● STORED DATA:
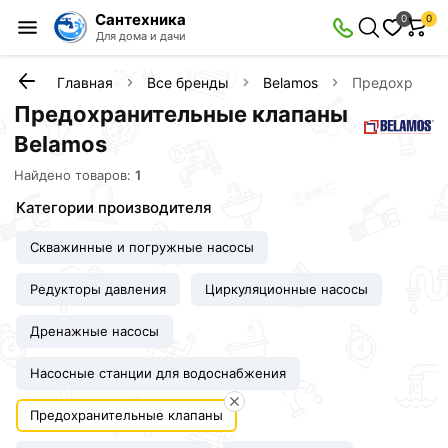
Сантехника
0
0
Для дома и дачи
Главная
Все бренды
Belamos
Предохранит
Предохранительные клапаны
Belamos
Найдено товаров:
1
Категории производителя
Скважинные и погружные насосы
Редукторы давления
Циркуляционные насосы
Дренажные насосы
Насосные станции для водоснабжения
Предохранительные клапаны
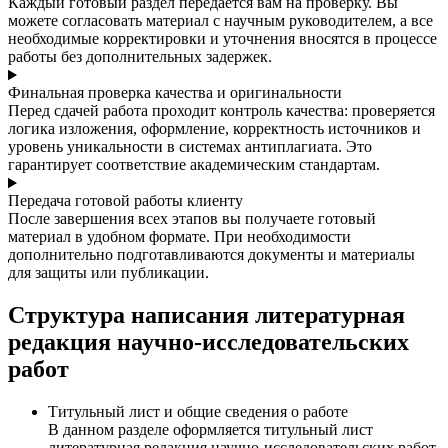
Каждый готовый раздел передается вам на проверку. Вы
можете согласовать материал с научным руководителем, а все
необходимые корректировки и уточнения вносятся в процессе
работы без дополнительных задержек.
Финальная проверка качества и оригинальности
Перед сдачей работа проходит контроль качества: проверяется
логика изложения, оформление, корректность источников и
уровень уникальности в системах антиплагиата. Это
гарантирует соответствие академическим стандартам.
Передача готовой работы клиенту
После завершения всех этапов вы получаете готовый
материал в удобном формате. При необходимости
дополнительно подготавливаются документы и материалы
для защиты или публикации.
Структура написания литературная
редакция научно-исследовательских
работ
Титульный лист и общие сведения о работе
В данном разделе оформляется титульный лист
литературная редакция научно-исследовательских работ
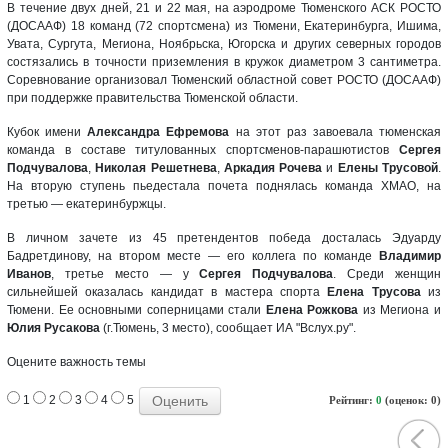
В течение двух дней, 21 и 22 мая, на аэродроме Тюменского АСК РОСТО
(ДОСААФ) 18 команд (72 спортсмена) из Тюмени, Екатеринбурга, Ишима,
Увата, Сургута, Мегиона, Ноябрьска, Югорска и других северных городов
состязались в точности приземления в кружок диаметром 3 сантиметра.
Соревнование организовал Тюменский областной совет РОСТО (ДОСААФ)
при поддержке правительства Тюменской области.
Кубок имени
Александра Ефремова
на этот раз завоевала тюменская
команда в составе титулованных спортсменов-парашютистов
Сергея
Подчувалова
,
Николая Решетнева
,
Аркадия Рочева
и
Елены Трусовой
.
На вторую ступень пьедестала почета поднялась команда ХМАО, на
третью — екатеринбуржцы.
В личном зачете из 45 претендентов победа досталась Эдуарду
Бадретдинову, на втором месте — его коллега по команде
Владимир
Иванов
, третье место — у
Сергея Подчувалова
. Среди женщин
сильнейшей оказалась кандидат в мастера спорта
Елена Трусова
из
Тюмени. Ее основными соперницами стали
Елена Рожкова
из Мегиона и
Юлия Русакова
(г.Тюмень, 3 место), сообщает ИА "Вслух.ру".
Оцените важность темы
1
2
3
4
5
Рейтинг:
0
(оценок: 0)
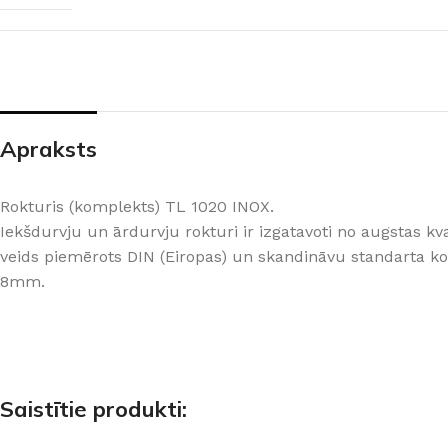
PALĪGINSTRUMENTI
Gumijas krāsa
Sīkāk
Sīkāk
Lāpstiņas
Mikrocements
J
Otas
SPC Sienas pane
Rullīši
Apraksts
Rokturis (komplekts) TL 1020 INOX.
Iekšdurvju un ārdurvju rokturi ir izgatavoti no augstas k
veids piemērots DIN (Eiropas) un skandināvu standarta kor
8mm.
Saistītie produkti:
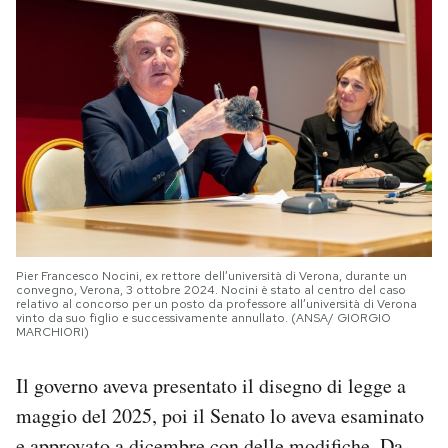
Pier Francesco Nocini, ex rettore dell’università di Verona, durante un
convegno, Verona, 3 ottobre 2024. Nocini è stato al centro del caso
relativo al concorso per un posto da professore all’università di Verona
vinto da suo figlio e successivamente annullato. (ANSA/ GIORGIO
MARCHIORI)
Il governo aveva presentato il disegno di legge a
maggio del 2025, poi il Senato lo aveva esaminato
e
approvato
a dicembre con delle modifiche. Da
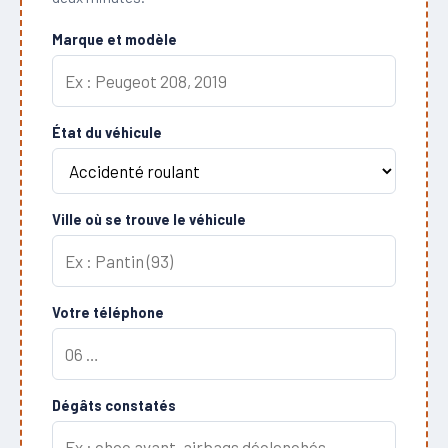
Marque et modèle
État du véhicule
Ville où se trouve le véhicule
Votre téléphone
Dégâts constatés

● WHAT THE EXERCISE ASKS: Repeat exactly and only the lines from the start of the data above through the line that holds "логика изложения, оформление, корректность", inclusive. Pictures do not belong in the copy.

● ANSWER SPACE:
Сантехника
0
0
Для дома и дачи
Главная
Все бренды
Belamos
Предохранит
Предохранительные клапаны
Belamos
Найдено товаров:
1
Категории производителя
Скважинные и погружные насосы
Редукторы давления
Циркуляционные насосы
Дренажные насосы
Насосные станции для водоснабжения
Предохранительные клапаны
Каждый готовый раздел передается вам на проверку. Вы
можете согласовать материал с научным руководителем, а все
необходимые корректировки и уточнения вносятся в процессе
работы без дополнительных задержек.
Финальная проверка качества и оригинальности
Перед сдачей работа проходит контроль качества: проверяется
логика изложения, оформление, корректность источников и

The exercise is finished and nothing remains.